• [Task details]:
Output the full listing below exactly; the images stay out.

• [Information shown]:

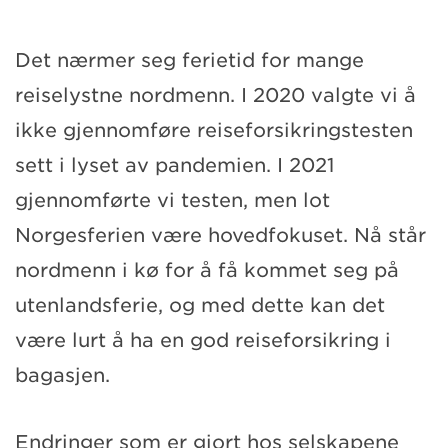
Det nærmer seg ferietid for mange
reiselystne nordmenn. I 2020 valgte vi å
ikke gjennomføre reiseforsikringstesten
sett i lyset av pandemien. I 2021
gjennomførte vi testen, men lot
Norgesferien være hovedfokuset. Nå står
nordmenn i kø for å få kommet seg på
utenlandsferie, og med dette kan det
være lurt å ha en god reiseforsikring i
bagasjen.
Endringer som er gjort hos selskapene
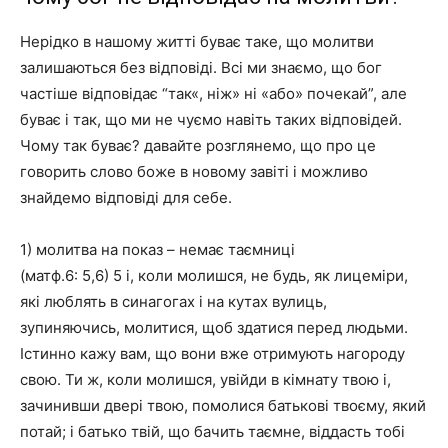
Нерідко в нашому житті буває таке, що молитви
залишаються без відповіді. Всі ми знаємо, що бог
частіше відповідає “так«, ніж» ні «або» почекай”, але
буває і так, що ми не чуємо навіть таких відповідей.
Чому так буває? давайте розглянемо, що про це
говорить слово боже в новому завіті і можливо
знайдемо відповіді для себе.
1) молитва на показ – немає таємниці
(матф.6: 5,6) 5 і, коли молишся, не будь, як лицеміри,
які люблять в синагогах і на кутах вулиць,
зупиняючись, молитися, щоб здатися перед людьми.
Істинно кажу вам, що вони вже отримують нагороду
свою. Ти ж, коли молишся, увійди в кімнату твою і,
зачинивши двері твою, помолися батькові твоєму, який
потай; і батько твій, що бачить таємне, віддасть тобі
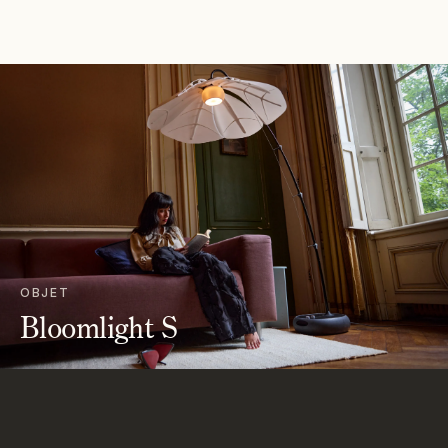
OBJET
Bloomlight S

• [Written reply]:
Det nærmer seg ferietid for mange
reiselystne nordmenn. I 2020 valgte vi å
ikke gjennomføre reiseforsikringstesten
sett i lyset av pandemien. I 2021
gjennomførte vi testen, men lot
Norgesferien være hovedfokuset. Nå står
nordmenn i kø for å få kommet seg på
utenlandsferie, og med dette kan det
være lurt å ha en god reiseforsikring i
bagasjen.
Endringer som er gjort hos selskapene
Нерідко в нашому житті буває таке, що молитви
залишаються без відповіді. Всі ми знаємо, що бог
частіше відповідає “так«, ніж» ні «або» почекай”, але
буває і так, що ми не чуємо навіть таких відповідей.
Чому так буває? давайте розглянемо, що про це
говорить слово боже в новому завіті і можливо
знайдемо відповіді для себе.
1) молитва на показ – немає таємниці
(матф.6: 5,6) 5 і, коли молишся, не будь, як лицеміри,
які люблять в синагогах і на кутах вулиць,
зупиняючись, молитися, щоб здатися перед людьми.
Істинно кажу вам, що вони вже отримують нагороду
свою. Ти ж, коли молишся, увійди в кімнату твою і,
зачинивши двері твою, помолися батькові твоєму, який
потай; і батько твій, що бачить таємне, віддасть тобі
OBJET
Bloomlight S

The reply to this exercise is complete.